I have two questions about my 2005 Newmar Kountry Star 3910 DP with an Allison 3000MH transmission. 

1. The shift selector indicates only the gear requested, not the gear engaged. I heard the newer selectors indicate both. Can my older selector be replaced with the newer model for a reasonable cost? Anyone done this?

2. When decelerating from highway speeds with the exhaust brake engaged (65 mph) the transmission downshifts OK until 3rd gear. At that point the RPMs hit max and the transmission suddenly upshifts back to 4th for a few seconds then downshifts back to 3rd. This may happen more than once until the rpms are in a safe range. To me this sounds like the shift point for 4th gear is set too high. Anyone else have this problem? Thoughts or advice?

Thanks,
Bill Vaglienti
2005 Newmar KSDP 3910


----------



## dbarton291 (Apr 18, 2010)

RE: Allison Shift Selector



> vigibill - 4/18/2010  4:11 PM
> 
> I have two questions about my 2005 Newmar Kountry Star 3910 DP with an Allison 3000MH transmission.
> 
> ...



The new selectors with two digits are used in fourth gen controls.  You probably have WTEC III controls.  The difference is the entire control system, not just the selector.  Earlier controls had two digits, also.  Customers feedback was that the two digits were preferred, so when fourth gen came out, they went back to the two digit display.

Sounds like your controller may be programmed to preselect D4 when the exhaust brake is engaged.  I'd get to an Allison authorized outlet and check that out.  They can be reprogrammed to preselect D2 and that may solve the situation you describe.

Hope this helps.


----------



## vigibill (Apr 19, 2010)

RE: Allison Shift Selector

dbarton295,

Thanks for the prompt reply, looks like I may be stuck between generations of transmission builds.

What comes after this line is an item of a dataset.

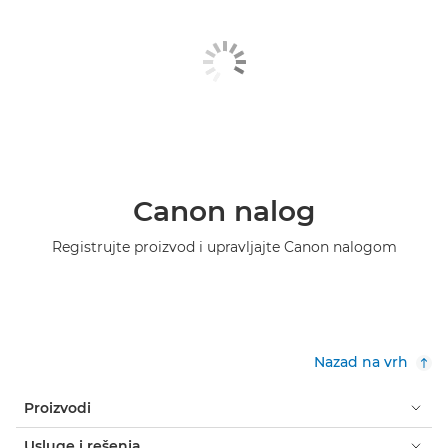
Canon nalog
Registrujte proizvod i upravljajte Canon nalogom
Nazad na vrh
Proizvodi
Usluge i rešenja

When the exhaust brake engages it calls for second gear (as shown in the single digit indicator). I think the transmission is downshifing too soon to third gear (programmed shift point is too high), causing the engine to overrev and upshifting until as lower speed is achieved. I will be taking it in for service later this month and discuss it with the folks at Cummins.

Bill


----------



## dbarton291 (Apr 19, 2010)

RE: Allison Shift Selector



> vigibill - 4/19/2010  12:58 PM
> 
> dbarton295,
> 
> ...



Hmmm.  I wonder if the transmission cal is the right one for the engine you have.  You may have an RPM mismatch.  This one is kind of a stumper as you describe it.  Is this issue new, or has it always done this?


----------



## vigibill (Apr 25, 2010)

Re: Allison Shift Selector

It has always done this. After thinking about it I think it does the same thing with the exhaust brake "off". I have never asked anyone to look at it as it does not seem to be causing a problem. I can prevent the "upshift" by applying the service brakes and dropping my speed about 5 mph just as it downshifts. I have put this on my list for the next time I have the coach serviced at a "Allison" qualified center (Cummins Southwest, Houston, TX).

Thanks,
Bill


----------



## dbarton291 (Apr 26, 2010)

Re: Allison Shift Selector



> vigibill - 4/25/2010  11:28 AM
> 
> It has always done this. After thinking about it I think it does the same thing with the exhaust brake "off". I have never asked anyone to look at it as it does not seem to be causing a problem. I can prevent the "upshift" by applying the service brakes and dropping my speed about 5 mph just as it downshifts. I have put this on my list for the next time I have the coach serviced at a "Allison" qualified center (Cummins Southwest, Houston, TX).
> 
> ...



I didn't see Cummins Southwest in Houston on the Allison service locator.  (www.allisontransmission.com and select Service Locator) Do they have an Allison Transmission sign out front?

You might call Jason C.  at Stewart & Stevenson's service department at their I-10 branch in Houston and ask him what he thinks about what you've got.  They are the Allison distributor in that area.


----------